Perkuat Pertahanan Penyakit Hewan Menular, Kementan Siapkan Laboratorium Rujukan AI Asia Tenggara

11/02/2026 17:07:00 Indra 113
Jakarta – Kementerian Pertanian (Kementan) menyiapkan Balai Besar Veteriner (BBV) Wates sebagai laboratorium rujukan Avian Influenza (AI) di Asia Tenggara guna memperkuat sistem deteksi dan pengendalian penyakit hewan strategis di kawasan. Penguatan ini menjadi bagian dari strategi nasional meningkatkan kesiapsiagaan menghadapi ancaman penyakit hewan menular yang berdampak pada ketahanan pangan dan kesehatan masyarakat.
Langkah tersebut diperkuat melalui Program Bilateral Laboratory Collaboration (BICOLLAB) fase II hasil kerja sama Kementan dengan Commonwealth Scientific and Industrial Research Organisation (CSIRO) melalui Australia Centre for Disease Preparedness (ACDP), Selasa (10/2/2026). Program ini difokuskan pada peningkatan kapasitas diagnostik, keamanan laboratorium, serta pengolahan data penyakit berbasis genetik.
Secara strategis, penguatan diarahkan untuk mempertegas peran BBV Wates sebagai National Reference Laboratory Avian Influenza (AI) Indonesia yang selaras dengan standar Organisasi Kesehatan Hewan Dunia (WOAH) dan ISO, sekaligus mendukung surveilans dan kesiapsiagaan penyakit di tingkat nasional maupun regional.
Direktur Kesehatan Hewan, Hendra Wibawa, menilai kolaborasi ini menjadi momentum penting untuk memastikan pembinaan laboratorium berjalan tepat sasaran dan berkelanjutan, dengan melibatkan langsung unit penerima manfaat, yakni BBV Wates dan Balai Besar Veteriner Farma (Pusvetma).
“Ini adalah prestasi yang harus kita jaga. Ke depan, BBV Wates diharapkan dapat menjadi laboratorium dengan kapasitas sejajar laboratorium rujukan AI yang mendapatkan pengakuan WOAH di tingkat regional Asia,” ujar Hendra.
Ia juga menegaskan pentingnya evaluasi dan monitoring secara berkala, termasuk melalui peninjauan setiap tiga bulan, agar tujuan BICOLLAB dapat tercapai secara optimal.
Selain BICOLLAB, pemerintah juga memperkuat program Regional External Quality Assurance for Disease Surveillance (REDS).
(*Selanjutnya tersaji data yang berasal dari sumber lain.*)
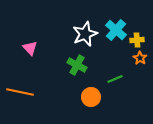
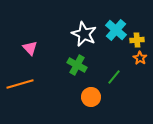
white star: moved 1 px left; rotated 25 degrees counterclockwise
green line: moved 1 px left, 2 px up; rotated 28 degrees counterclockwise
orange line: moved 8 px up; rotated 28 degrees counterclockwise
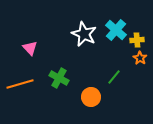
green cross: moved 18 px left, 13 px down
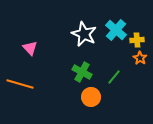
green cross: moved 23 px right, 6 px up
orange line: rotated 32 degrees clockwise
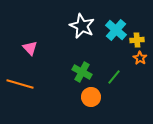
white star: moved 2 px left, 8 px up
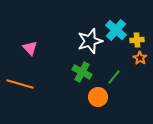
white star: moved 8 px right, 15 px down; rotated 30 degrees clockwise
orange circle: moved 7 px right
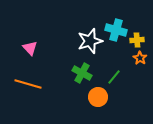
cyan cross: rotated 25 degrees counterclockwise
green cross: moved 1 px down
orange line: moved 8 px right
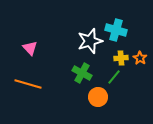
yellow cross: moved 16 px left, 18 px down
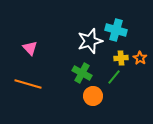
orange circle: moved 5 px left, 1 px up
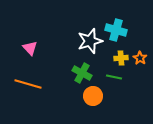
green line: rotated 63 degrees clockwise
Pada 2026, program ini memprioritaskan penguatan kapasitas BBV Wates dan Pusvetma dalam penyediaan External Quality Control (EQC) atau External Quality Assessment (EQA) untuk pengujian Penyakit Mulut dan Kuku (PMK), sekaligus mendukung akreditasi ISO 17043.
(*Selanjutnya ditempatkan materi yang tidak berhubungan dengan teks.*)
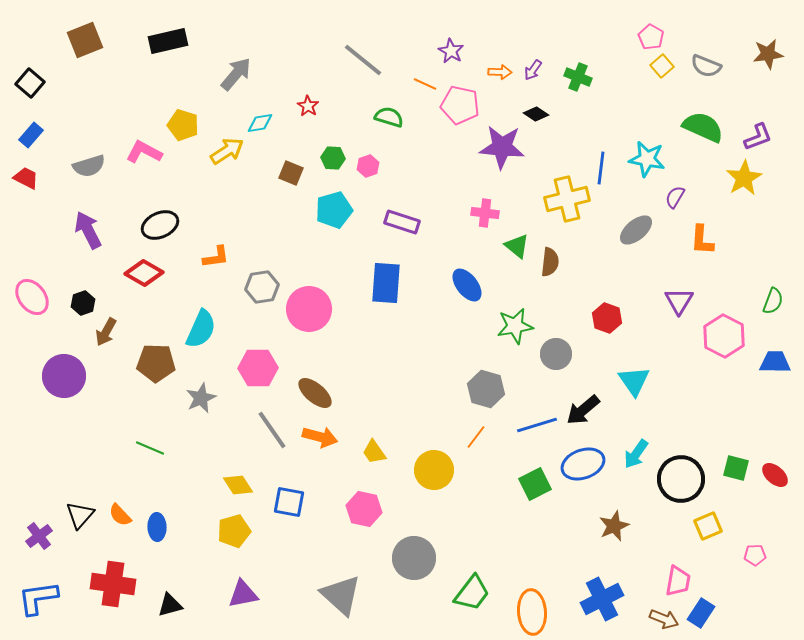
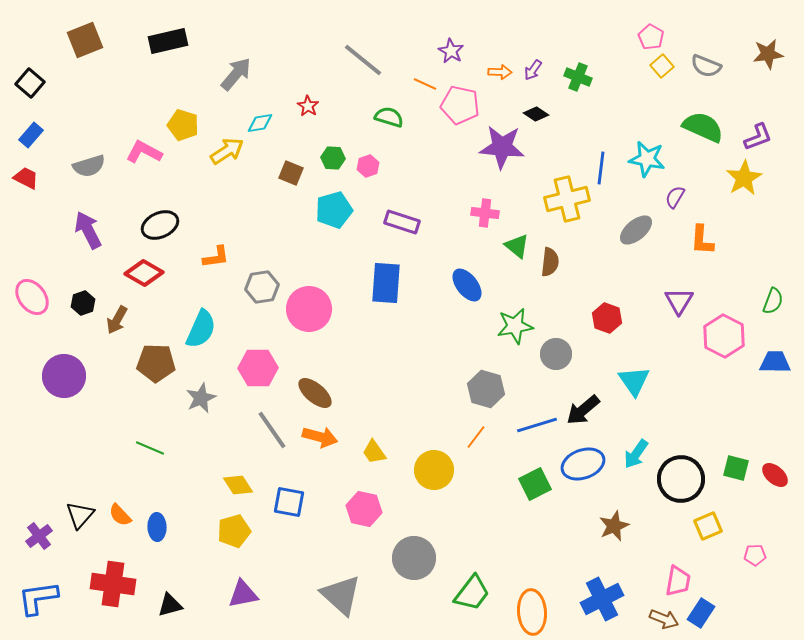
brown arrow at (106, 332): moved 11 px right, 12 px up
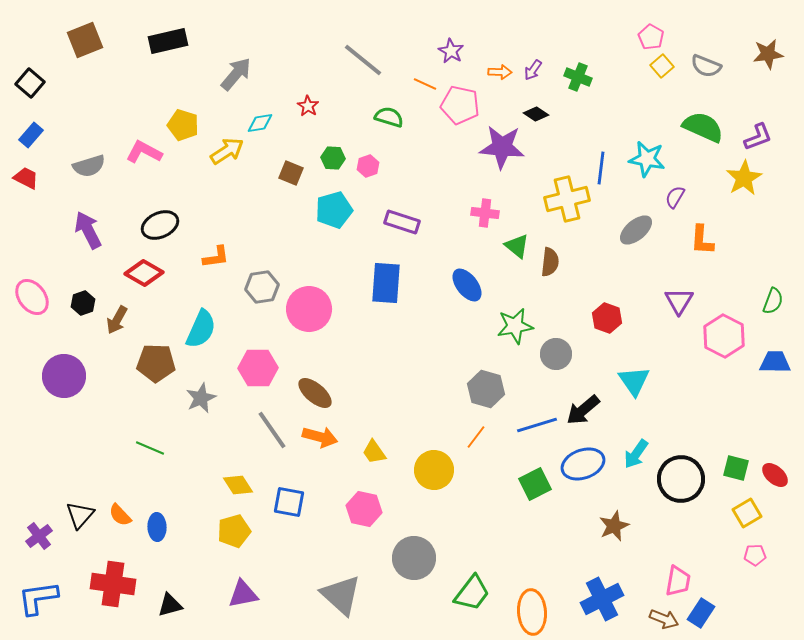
yellow square at (708, 526): moved 39 px right, 13 px up; rotated 8 degrees counterclockwise
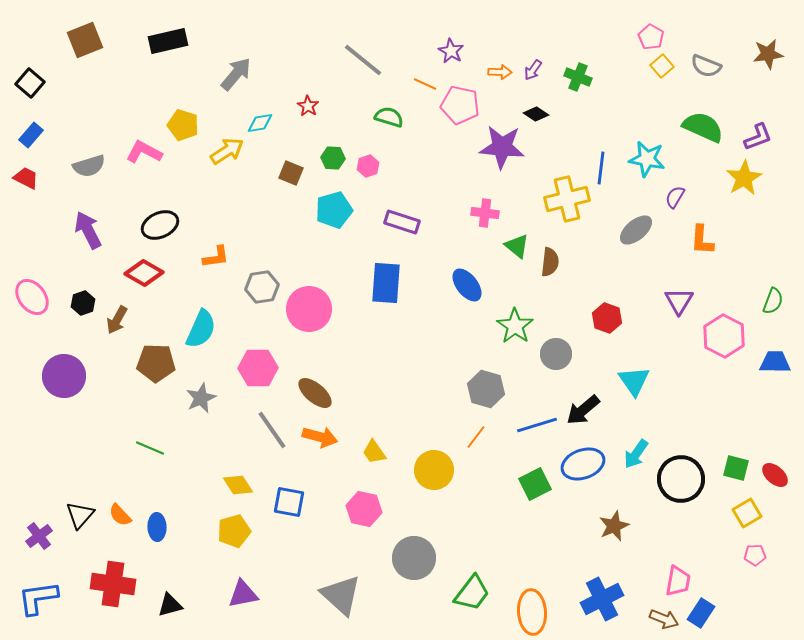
green star at (515, 326): rotated 27 degrees counterclockwise
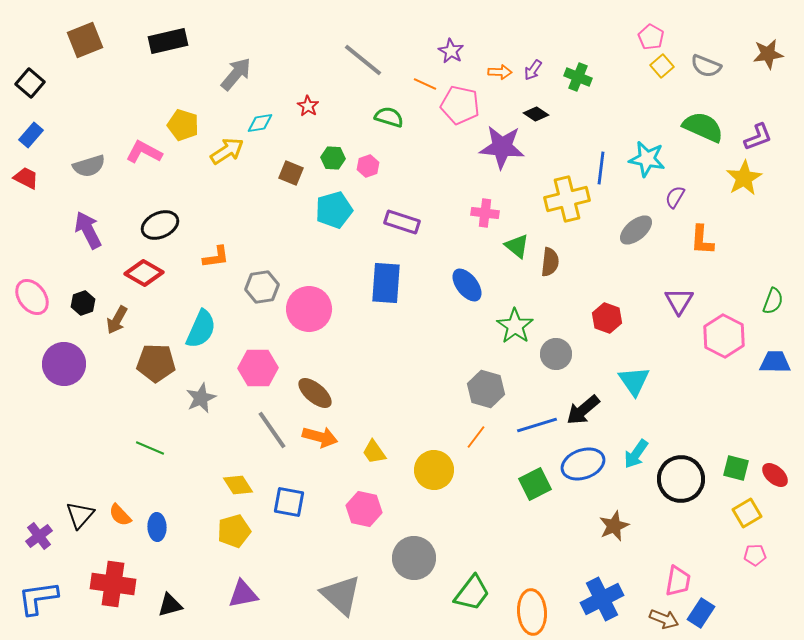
purple circle at (64, 376): moved 12 px up
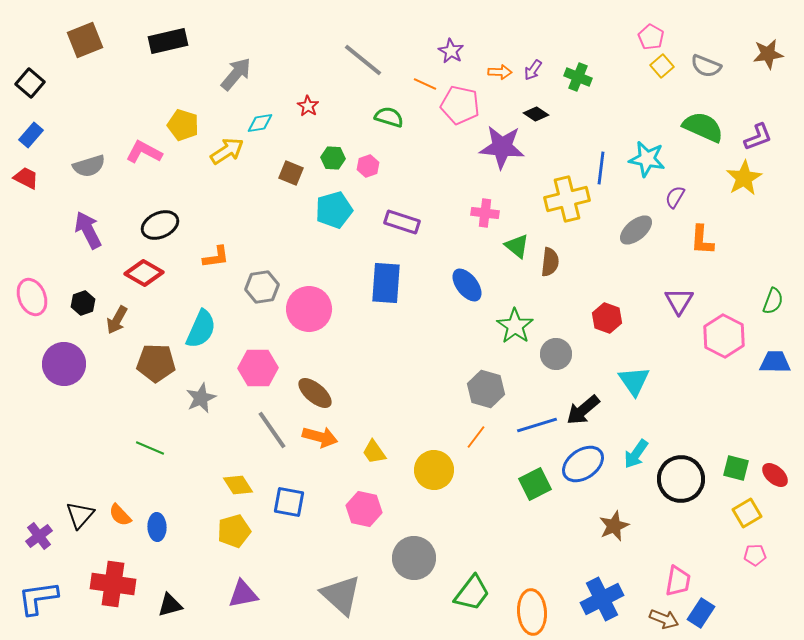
pink ellipse at (32, 297): rotated 15 degrees clockwise
blue ellipse at (583, 464): rotated 15 degrees counterclockwise
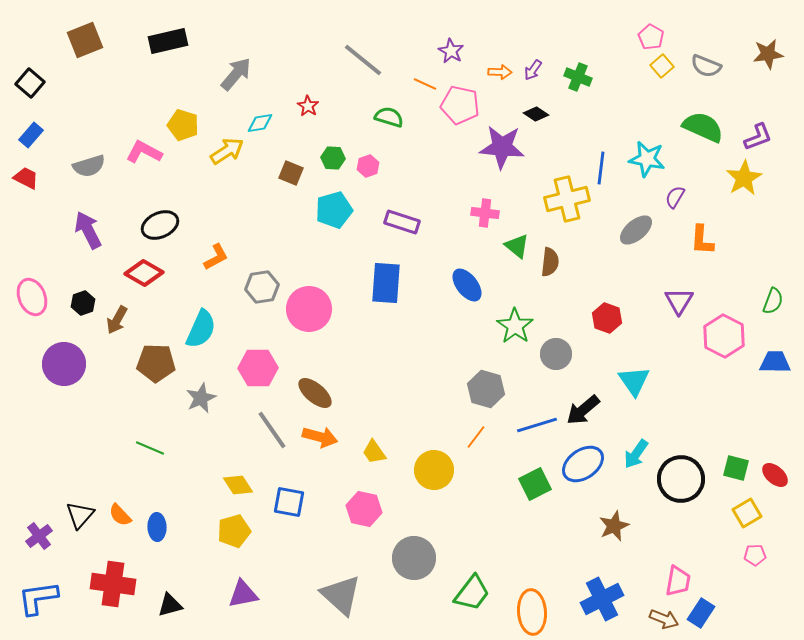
orange L-shape at (216, 257): rotated 20 degrees counterclockwise
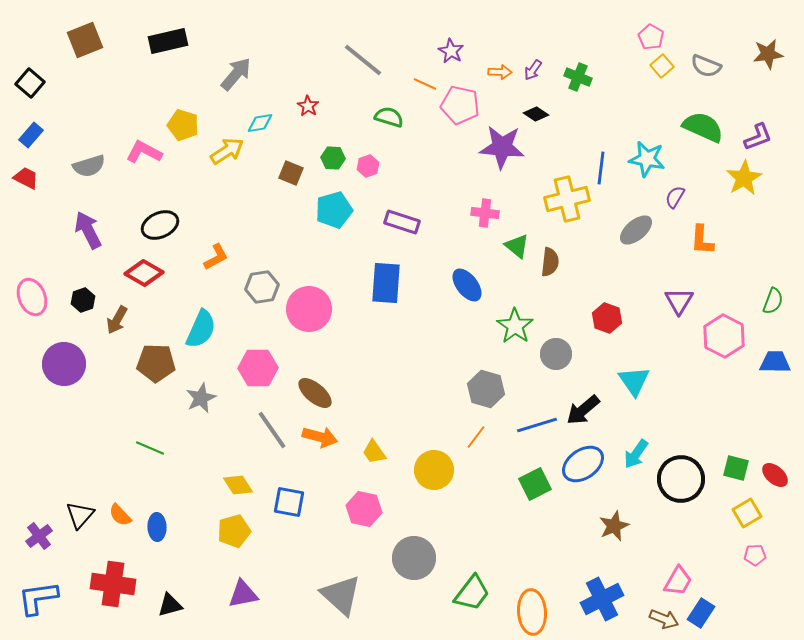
black hexagon at (83, 303): moved 3 px up
pink trapezoid at (678, 581): rotated 20 degrees clockwise
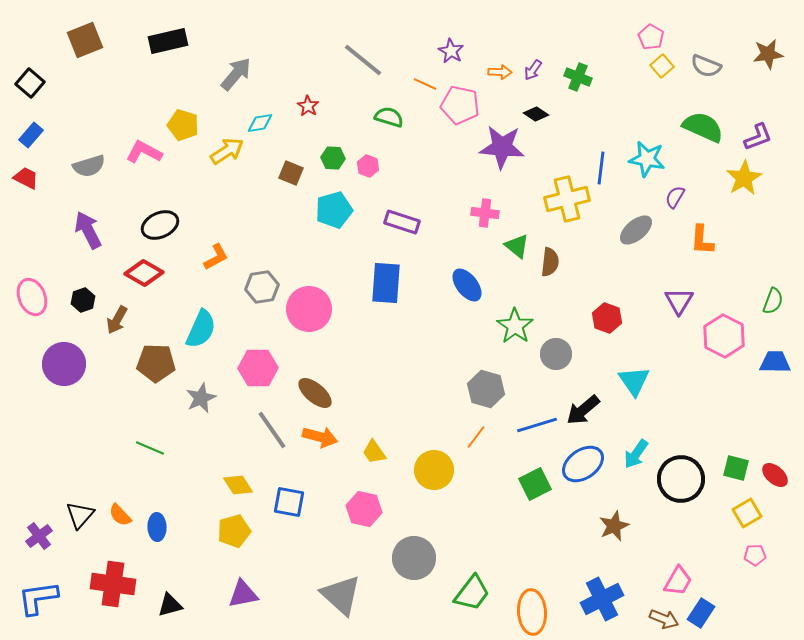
pink hexagon at (368, 166): rotated 20 degrees counterclockwise
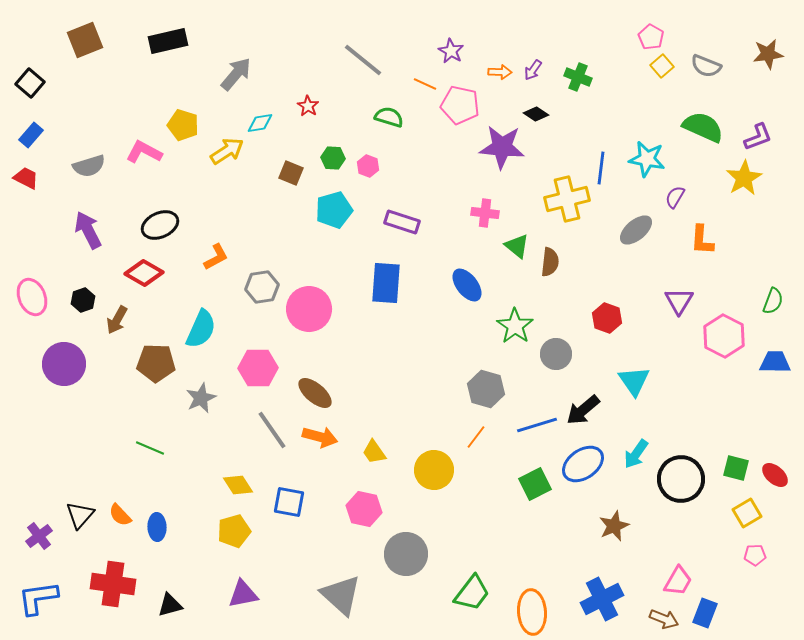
gray circle at (414, 558): moved 8 px left, 4 px up
blue rectangle at (701, 613): moved 4 px right; rotated 12 degrees counterclockwise
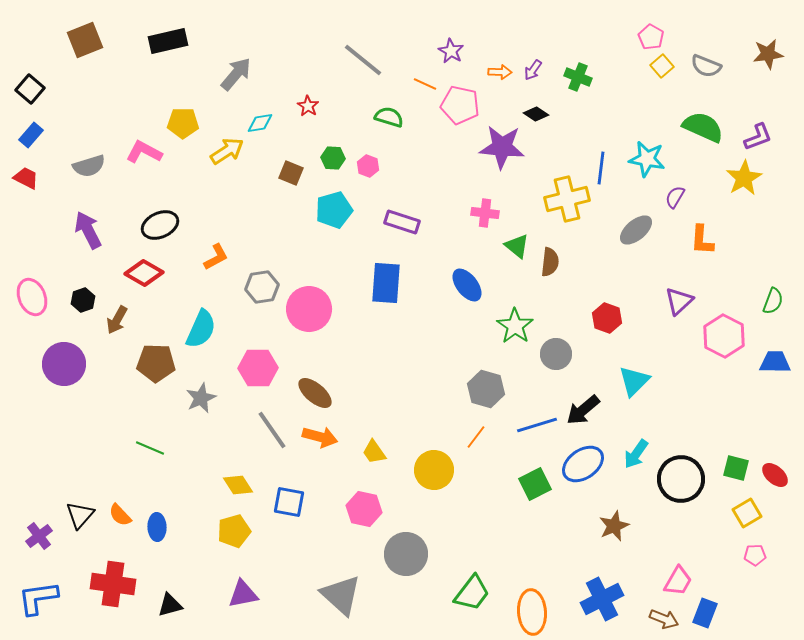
black square at (30, 83): moved 6 px down
yellow pentagon at (183, 125): moved 2 px up; rotated 16 degrees counterclockwise
purple triangle at (679, 301): rotated 16 degrees clockwise
cyan triangle at (634, 381): rotated 20 degrees clockwise
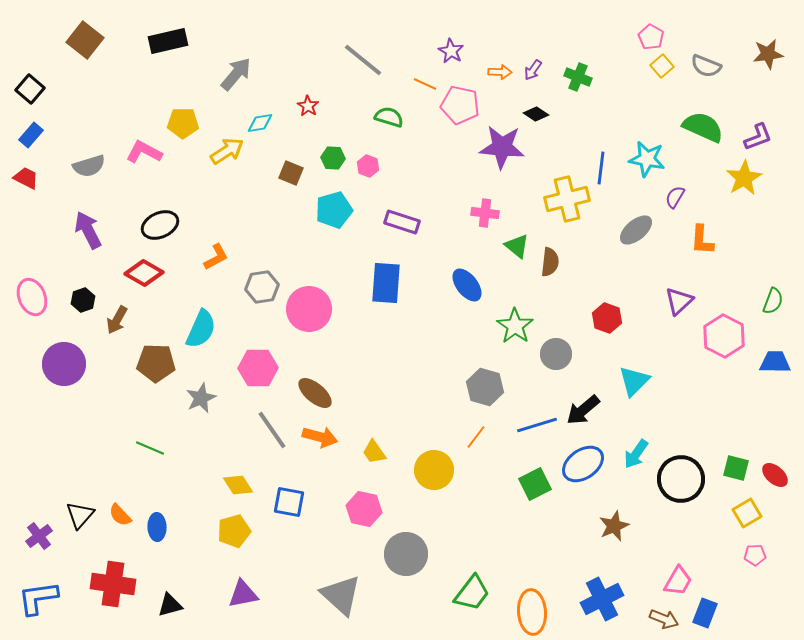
brown square at (85, 40): rotated 30 degrees counterclockwise
gray hexagon at (486, 389): moved 1 px left, 2 px up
Hendra menambahkan bahwa melalui REDS, peran Pusvetma diharapkan semakin kuat sebagai laboratorium rujukan PMK, tidak hanya terbatas pada produksi vaksin. Kapasitas tersebut perlu dipertahankan bahkan ditingkatkan seiring tantangan penyakit hewan strategis yang terus berkembang.
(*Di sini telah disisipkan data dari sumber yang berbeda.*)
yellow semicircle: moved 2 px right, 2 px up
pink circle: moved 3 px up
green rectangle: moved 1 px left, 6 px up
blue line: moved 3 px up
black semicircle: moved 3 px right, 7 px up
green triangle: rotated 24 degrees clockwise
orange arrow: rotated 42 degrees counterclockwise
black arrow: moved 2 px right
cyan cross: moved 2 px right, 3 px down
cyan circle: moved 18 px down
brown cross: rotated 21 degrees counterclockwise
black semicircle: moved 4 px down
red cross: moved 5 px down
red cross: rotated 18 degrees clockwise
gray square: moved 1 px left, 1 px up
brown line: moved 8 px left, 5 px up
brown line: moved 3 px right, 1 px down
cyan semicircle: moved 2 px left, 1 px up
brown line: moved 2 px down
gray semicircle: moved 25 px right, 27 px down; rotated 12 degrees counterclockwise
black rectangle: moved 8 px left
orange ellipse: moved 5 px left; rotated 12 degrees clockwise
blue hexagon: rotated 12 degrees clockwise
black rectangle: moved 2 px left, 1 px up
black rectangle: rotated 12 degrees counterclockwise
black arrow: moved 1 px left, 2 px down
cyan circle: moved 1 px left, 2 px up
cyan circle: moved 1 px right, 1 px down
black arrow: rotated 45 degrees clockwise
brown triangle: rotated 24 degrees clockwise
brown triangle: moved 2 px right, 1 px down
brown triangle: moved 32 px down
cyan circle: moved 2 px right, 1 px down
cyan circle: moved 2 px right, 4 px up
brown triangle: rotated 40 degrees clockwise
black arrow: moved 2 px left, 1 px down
Sementara itu, CSIRO-ACDP International Program Group Leader, Phoebe Readford, menyampaikan bahwa kerja sama teknis kedua negara telah menunjukkan capaian signifikan sejak dimulai pada 2019 melalui BICOLLAB tahap pertama dan penguatan REDS sejak akhir 2022.
“Saya sangat bangga dengan capaian-capaian yang telah kita raih bersama sejauh ini, dan saya menantikan diskusi yang produktif untuk memastikan kegiatan ke depan tetap praktis serta selaras dengan kebutuhan dan aspirasi Indonesia,” kata Phoebe.
Ia juga mengapresiasi dedikasi para mitra di ACDP serta dukungan dan kepercayaan yang diberikan oleh BBV Wates dan Pusvetma.
Melalui penguatan BICOLLAB dan REDS, pemerintah berharap kolaborasi bilateral ini terus memberikan dampak nyata bagi pengembangan kapasitas laboratorium veteriner Indonesia sekaligus memperkuat posisi Indonesia dalam jejaring kesehatan hewan regional dan global.